*Aim of the exercise:* Please reproduce the data exactly, though every picture must stay out.

[Recorded data — start]

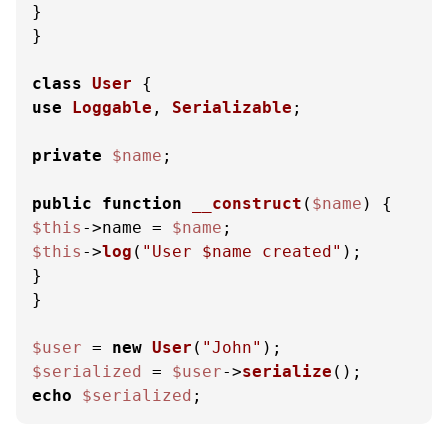
}

}

class
User
use
Loggable
, 
Serializable
;

private
$name
;

public
function
__construct
(
$name
) 
$this
->name = 
$name
$this
->
log
(
"User 
$name
 created"
);

}

}

$user
 = 
new
User
(
"John"
$serialized
 = 
$user
->
serialize
echo
$serialized
;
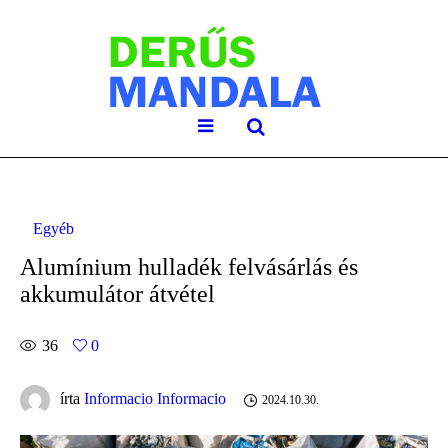
Egyéb
Alumínium hulladék felvásárlás és
akkumulátor átvétel
36
0
írta
Informacio Informacio
2024.10.30.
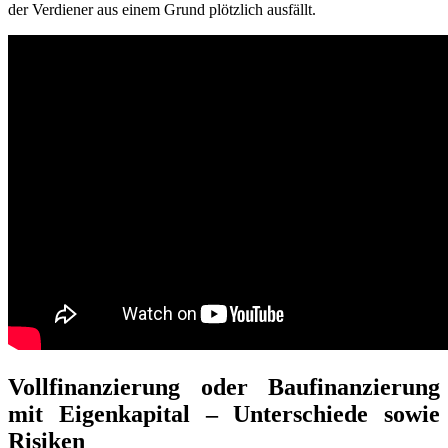
der Verdiener aus einem Grund plötzlich ausfällt.
Vollfinanzierung oder Baufinanzierung
mit Eigenkapital – Unterschiede sowie
Risiken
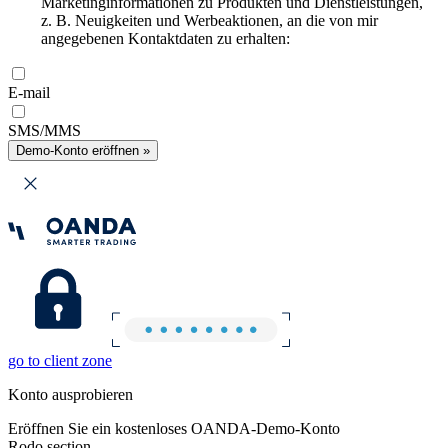
Marketinginformationen zu Produkten und Dienstleistungen,
z. B. Neuigkeiten und Werbeaktionen, an die von mir
angegebenen Kontaktdaten zu erhalten:
E-mail
SMS/MMS
Demo-Konto eröffnen »
go to client zone
Konto ausprobieren
Eröffnen Sie ein kostenloses OANDA-Demo-Konto
Rodo section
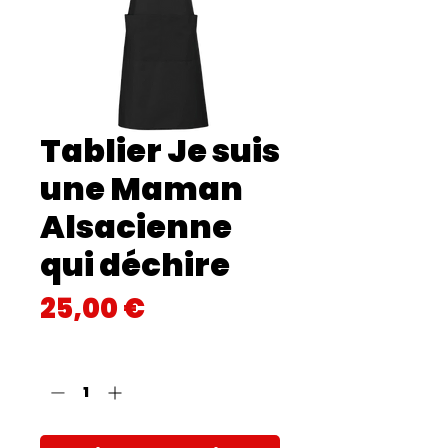
Tablier Je suis
une Maman
Alsacienne
qui déchire
Prix
25,00 €
Quantité
*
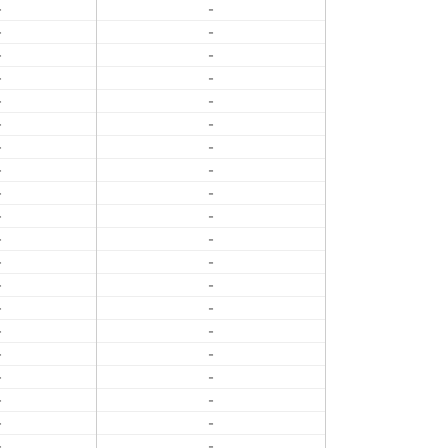
-
-
-
-
-
-
-
-
-
-
-
-
-
-
-
-
-
-
-
-
-
-
-
-
-
-
-
-
-
-
-
-
-
-
-
-
-
-
-
-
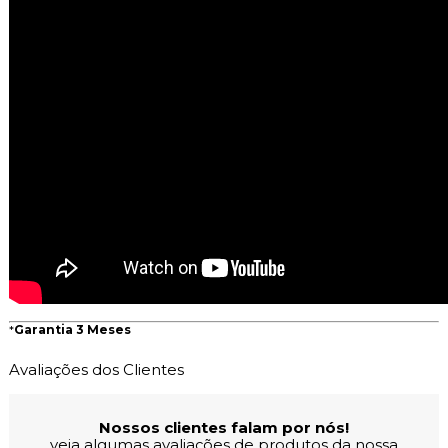
*
Garantia 3 Meses
Avaliações dos Clientes
Nossos clientes falam por nós!
veja algumas avaliações de produtos da nossa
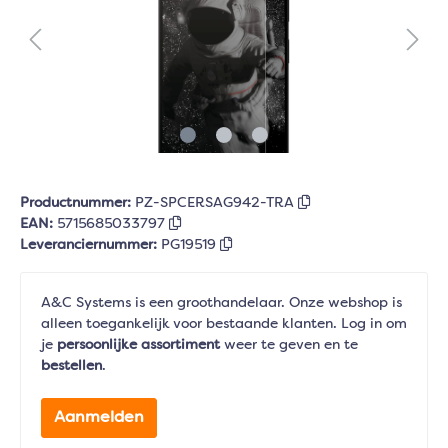
Productnummer:
PZ-SPCERSAG942-TRA
EAN:
5715685033797
Leveranciernummer:
PG19519
A&C Systems is een groothandelaar. Onze webshop is
alleen toegankelijk voor bestaande klanten. Log in om
je
persoonlijke assortiment
weer te geven en te
bestellen
.
Aanmelden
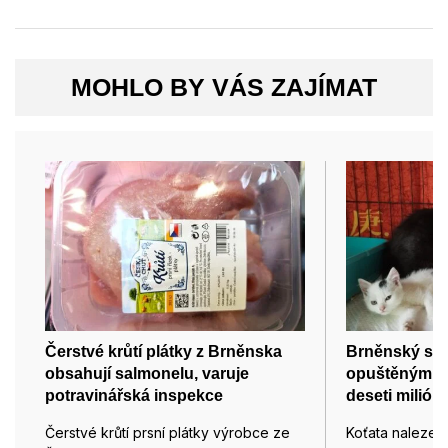
MOHLO BY VÁS ZAJÍMAT
Čerstvé krůtí plátky z Brněnska
Brněnský spo
obsahují salmonelu, varuje
opuštěným 
potravinářská inspekce
deseti milión
Čerstvé krůtí prsní plátky výrobce ze
Koťata nalezen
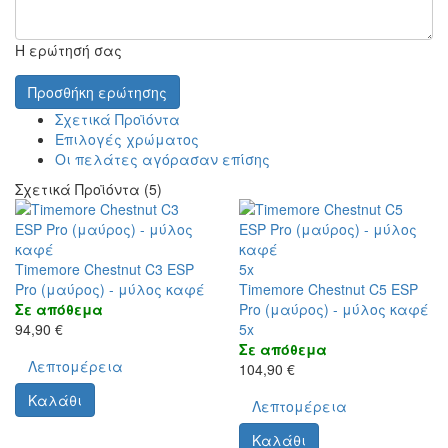
Η ερώτησή σας
Προσθήκη ερώτησης
Σχετικά Προϊόντα
Επιλογές χρώματος
Οι πελάτες αγόρασαν επίσης
Σχετικά Προϊόντα (5)
Timemore Chestnut C3 ESP
5x
Pro (μαύρος) - μύλος καφέ
Timemore Chestnut C5 ESP
Σε απόθεμα
Pro (μαύρος) - μύλος καφέ
94,90 €
5x
Σε απόθεμα
Λεπτομέρεια
104,90 €
Καλάθι
Λεπτομέρεια
Καλάθι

[Recorded data — finish]

*Response area:*
}

}

class
User
use
Loggable
, 
Serializable
;

private
$name
;

public
function
__construct
(
$name
) 
$this
->name = 
$name
$this
->
log
(
"User 
$name
 created"
);

}

}

$user
 = 
new
User
(
"John"
$serialized
 = 
$user
->
serialize
echo
$serialized
;
Egyéb
Alumínium hulladék felvásárlás és
akkumulátor átvétel
36
0
írta
Informacio Informacio
2024.10.30.
der Verdiener aus einem Grund plötzlich ausfällt.
Vollfinanzierung oder Baufinanzierung
mit Eigenkapital – Unterschiede sowie
Risiken
Marketinginformationen zu Produkten und Dienstleistungen,
z. B. Neuigkeiten und Werbeaktionen, an die von mir
angegebenen Kontaktdaten zu erhalten:
E-mail
SMS/MMS
Demo-Konto eröffnen »
go to client zone
Konto ausprobieren
Eröffnen Sie ein kostenloses OANDA-Demo-Konto
Rodo section
Tablier Je suis
une Maman
Alsacienne
qui déchire
Prix
25,00 €
Quantité
*
-
-
-
-
-
-
-
-
-
-
-
-
-
-
-
-
-
-
-
-
-
-
-
-
-
-
-
-
-
-
-
-
-
-
-
-
-
-
-
-
*
Garantia 3 Meses
Avaliações dos Clientes
Nossos clientes falam por nós!
veja algumas avaliações de produtos da nossa
Productnummer:
PZ-SPCERSAG942-TRA
EAN:
5715685033797
Leveranciernummer:
PG19519
A&C Systems is een groothandelaar. Onze webshop is
alleen toegankelijk voor bestaande klanten. Log in om
je
persoonlijke assortiment
weer te geven en te
bestellen
.
Aanmelden
MOHLO BY VÁS ZAJÍMAT
Čerstvé krůtí plátky z Brněnska
Brněnský spo
obsahují salmonelu, varuje
opuštěným 
potravinářská inspekce
deseti milión
Čerstvé krůtí prsní plátky výrobce ze
Koťata nalezen
Η ερώτησή σας
Προσθήκη ερώτησης
Σχετικά Προϊόντα
Επιλογές χρώματος
Οι πελάτες αγόρασαν επίσης
Σχετικά Προϊόντα (5)
Timemore Chestnut C3 ESP
5x
Pro (μαύρος) - μύλος καφέ
Timemore Chestnut C5 ESP
Σε απόθεμα
Pro (μαύρος) - μύλος καφέ
94,90 €
5x
Σε απόθεμα
Λεπτομέρεια
104,90 €
Καλάθι
Λεπτομέρεια
Καλάθι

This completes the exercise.